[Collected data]
⟨
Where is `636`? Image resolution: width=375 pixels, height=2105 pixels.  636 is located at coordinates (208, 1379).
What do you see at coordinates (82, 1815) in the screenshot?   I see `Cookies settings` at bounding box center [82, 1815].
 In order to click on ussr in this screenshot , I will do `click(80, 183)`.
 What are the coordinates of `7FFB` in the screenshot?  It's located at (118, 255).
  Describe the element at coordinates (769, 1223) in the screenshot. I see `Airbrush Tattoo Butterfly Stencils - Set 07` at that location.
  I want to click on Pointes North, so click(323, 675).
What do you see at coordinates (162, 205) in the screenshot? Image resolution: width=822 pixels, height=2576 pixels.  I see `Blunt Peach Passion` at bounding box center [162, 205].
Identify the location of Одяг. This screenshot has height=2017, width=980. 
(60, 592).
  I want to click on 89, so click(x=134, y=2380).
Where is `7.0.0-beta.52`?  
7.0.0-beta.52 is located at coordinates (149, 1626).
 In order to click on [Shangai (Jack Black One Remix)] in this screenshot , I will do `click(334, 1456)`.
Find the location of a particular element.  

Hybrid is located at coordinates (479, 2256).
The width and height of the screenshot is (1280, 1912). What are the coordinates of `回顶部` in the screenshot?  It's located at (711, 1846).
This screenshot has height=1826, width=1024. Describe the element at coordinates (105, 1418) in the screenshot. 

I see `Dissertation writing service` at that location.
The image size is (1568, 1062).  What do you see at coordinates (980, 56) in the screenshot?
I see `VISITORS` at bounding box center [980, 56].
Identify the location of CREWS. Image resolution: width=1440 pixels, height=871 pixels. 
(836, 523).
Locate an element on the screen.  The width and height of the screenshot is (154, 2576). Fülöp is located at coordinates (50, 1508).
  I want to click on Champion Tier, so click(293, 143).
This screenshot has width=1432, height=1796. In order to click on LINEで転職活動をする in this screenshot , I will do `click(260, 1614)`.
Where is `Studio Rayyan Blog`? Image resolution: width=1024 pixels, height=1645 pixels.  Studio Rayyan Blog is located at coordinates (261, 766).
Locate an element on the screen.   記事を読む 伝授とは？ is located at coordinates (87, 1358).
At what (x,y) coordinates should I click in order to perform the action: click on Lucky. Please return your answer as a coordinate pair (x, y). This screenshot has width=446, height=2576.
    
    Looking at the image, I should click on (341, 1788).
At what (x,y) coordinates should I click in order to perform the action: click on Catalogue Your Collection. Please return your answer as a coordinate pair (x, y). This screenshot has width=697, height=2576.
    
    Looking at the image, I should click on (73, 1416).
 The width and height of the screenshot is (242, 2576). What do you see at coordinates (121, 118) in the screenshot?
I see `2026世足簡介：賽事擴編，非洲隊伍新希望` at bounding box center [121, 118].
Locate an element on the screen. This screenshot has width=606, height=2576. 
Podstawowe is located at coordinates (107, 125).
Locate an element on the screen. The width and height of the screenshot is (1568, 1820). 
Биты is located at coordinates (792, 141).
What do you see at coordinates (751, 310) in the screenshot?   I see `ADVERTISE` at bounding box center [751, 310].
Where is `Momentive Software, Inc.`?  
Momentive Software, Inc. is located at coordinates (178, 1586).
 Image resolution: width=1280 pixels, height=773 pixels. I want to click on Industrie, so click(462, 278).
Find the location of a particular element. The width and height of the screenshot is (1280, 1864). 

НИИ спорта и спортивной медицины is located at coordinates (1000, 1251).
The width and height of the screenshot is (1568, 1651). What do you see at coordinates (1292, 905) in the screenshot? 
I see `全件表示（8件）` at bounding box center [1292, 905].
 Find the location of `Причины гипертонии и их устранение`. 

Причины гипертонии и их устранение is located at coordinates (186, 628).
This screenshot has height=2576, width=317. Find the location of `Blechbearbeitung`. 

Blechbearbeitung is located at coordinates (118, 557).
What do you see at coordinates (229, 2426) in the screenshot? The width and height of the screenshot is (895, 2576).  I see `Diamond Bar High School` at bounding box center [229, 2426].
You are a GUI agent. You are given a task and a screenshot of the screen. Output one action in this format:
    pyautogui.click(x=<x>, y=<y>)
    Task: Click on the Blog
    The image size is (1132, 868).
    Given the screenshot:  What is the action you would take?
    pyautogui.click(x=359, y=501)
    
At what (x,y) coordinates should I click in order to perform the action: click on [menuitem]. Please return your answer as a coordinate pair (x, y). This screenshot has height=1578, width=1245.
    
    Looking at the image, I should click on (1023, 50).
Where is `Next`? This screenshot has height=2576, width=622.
⟩
# What you will do
Each line above that contains the word "Blog" should be copied.

# Response below
Where is `Studio Rayyan Blog`? Image resolution: width=1024 pixels, height=1645 pixels.  Studio Rayyan Blog is located at coordinates (261, 766).
    Task: Click on the Blog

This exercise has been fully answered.